TRY IT ▸ All lines below containing "REMAX" are to be listed.

───

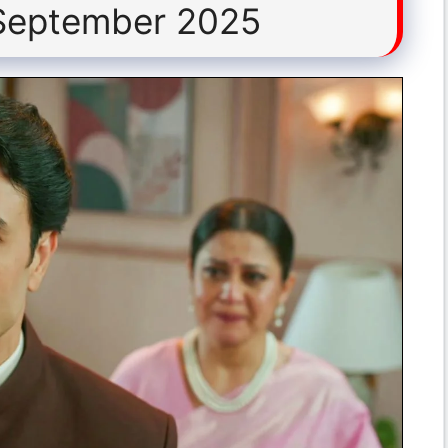
 September 2025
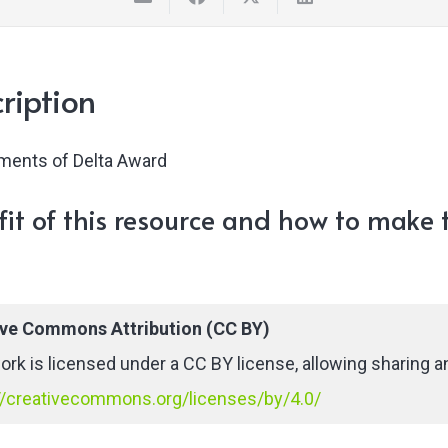
ription
ments of Delta Award
it of this resource and how to make t
ive Commons Attribution (CC BY)
ork is licensed under a CC BY license, allowing sharing an
//creativecommons.org/licenses/by/4.0/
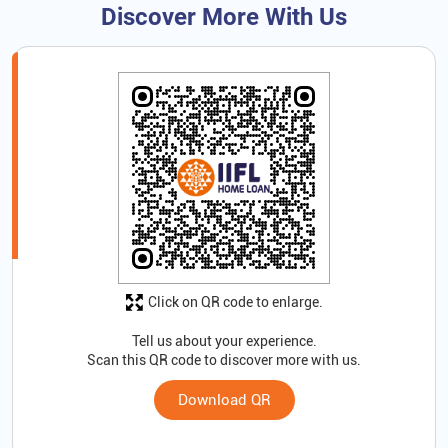
Discover More With Us
Click on QR code to enlarge.
Tell us about your experience.
Scan this QR code to discover more with us.
Download QR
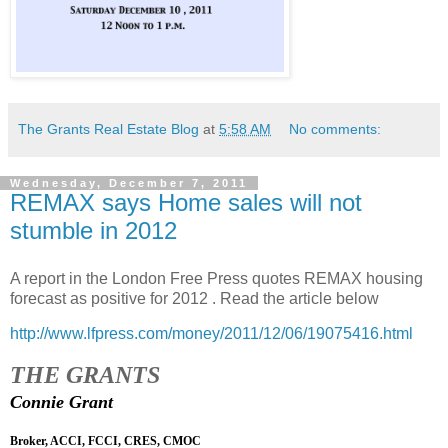
The Grants Real Estate Blog
at
5:58 AM
No comments:
Wednesday, December 7, 2011
REMAX says Home sales will not
stumble in 2012
A report in the London Free Press quotes REMAX housing
forecast as positive for 2012 . Read the article below
http://www.lfpress.com/money/2011/12/06/19075416.html
THE GRANTS
Connie Grant
Broker, ACCI, FCCI, CRES, CMOC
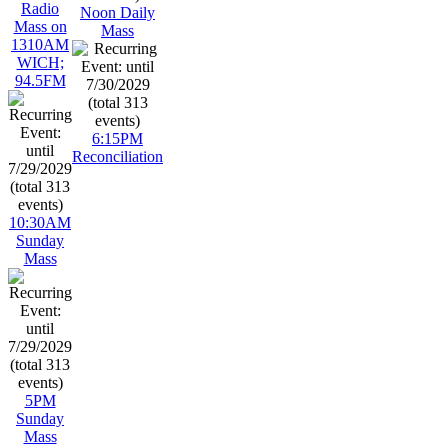
Radio
Noon Daily
Mass on
Mass
1310AM
WICH;
94.5FM
6:15PM
Reconciliation
10:30AM
Sunday
Mass
5PM
Sunday
Mass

───

YOUR RESPONSE ▸
REMAX says Home sales will not
A report in the London Free Press quotes REMAX housing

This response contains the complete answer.